**EXERCISE:**
In the data, find the word "Bestemmingen" and copy out every line that has it.

(DATA EXCERPTS Opens)

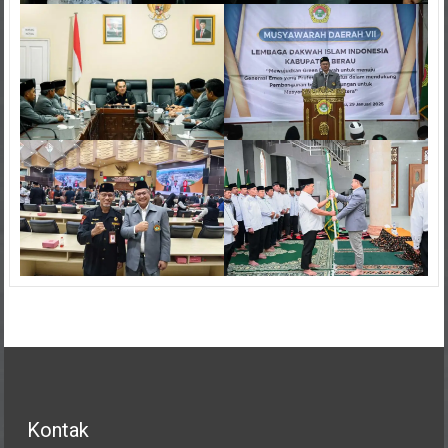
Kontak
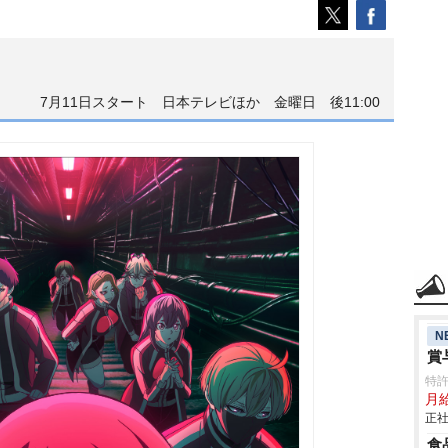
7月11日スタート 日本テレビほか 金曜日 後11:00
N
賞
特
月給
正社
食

(DATA EXCERPTS Closes)
(DATA EXCERPTS Opens)

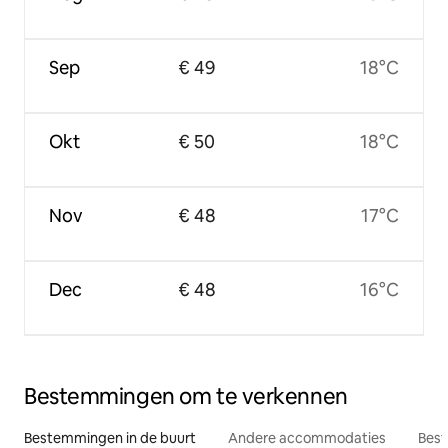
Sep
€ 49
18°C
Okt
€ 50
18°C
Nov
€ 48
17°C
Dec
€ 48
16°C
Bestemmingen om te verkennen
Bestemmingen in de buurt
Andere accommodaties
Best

(DATA EXCERPTS Closes)

**TASK ANSWER:**
Bestemmingen om te verkennen
Bestemmingen in de buurt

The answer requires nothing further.